De Gadsden-aankoop was een stuk grondgebied dat de Verenigde Staten na onderhandelingen in 1853 uit Mexico kochten. Het land werd gekocht omdat het als een goede route voor een spoorweg over het zuidwesten naar Californië werd beschouwd.
Het land dat de Gadsden-aankoop omvat, ligt in het zuiden van Arizona en het zuidwestelijke deel van New Mexico.
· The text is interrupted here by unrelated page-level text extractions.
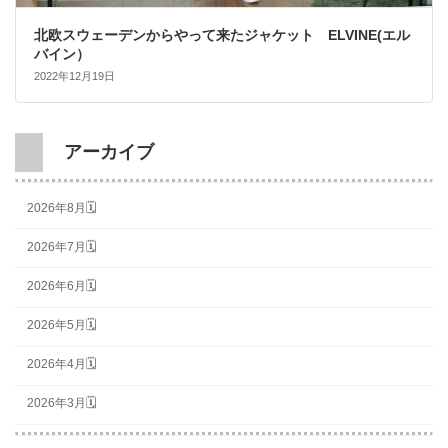
北欧スウェーデンからやって来たジャケット ELVINE(エル
バイン）
2022年12月19日
アーカイブ
2026年8月🗓
2026年7月🗓
2026年6月🗓
2026年5月🗓
2026年4月🗓
2026年3月🗓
De Gadsden-aankoop was het laatste perceel grond dat door de Verenigde Staten werd verworven om de 48 vastelandstaten te voltooien.
De transactie met Mexico was controversieel en het versterkte het sudderende conflict over slavernij en hielp de regionale verschillen te ontsteken die uiteindelijk tot de burgeroorlog leidden.
Na de Mexicaanse oorlog liep de grens tussen Mexico en de Verenigde Staten, ingesteld door het Verdrag van Guadalupe Hidalgo uit 1848, langs de rivier de Gila. Land ten zuiden van de rivier zou Mexicaans grondgebied zijn.
Toen Franklin Pierce in 1853 president van de Verenigde Staten werd, steunde hij het idee van een spoorweg die van het Amerikaanse zuiden naar de westkust zou rijden. En het werd duidelijk dat de beste route voor zo'n spoorweg door Noord-Mexico zou lopen. Het land ten noorden van de Gila-rivier, op het grondgebied van de Verenigde Staten, was te bergachtig.
President Pierce droeg de Amerikaanse minister aan Mexico, James Gadsden, op om zoveel mogelijk grondgebied in Noord-Mexico te kopen. Pierce's oorlogssecretaris, Jefferson Davis, die later de president van de Confederate States of America zou worden, was een groot voorstander van een zuidelijke spoorroute naar de westkust.
Gadsden, die als spoorwegdirecteur in South Carolina had gewerkt, werd aangemoedigd om tot $ 50 miljoen uit te geven om maar liefst 250.000 vierkante mijl te kopen.
Senatoren uit het noorden vermoedden dat Pierce en zijn bondgenoten motieven hadden die verder gingen dan alleen het bouwen van een spoorweg. Er waren vermoedens dat de echte reden voor de grondaankoop was om grondgebied toe te voegen waarin slavernij legaal kon zijn.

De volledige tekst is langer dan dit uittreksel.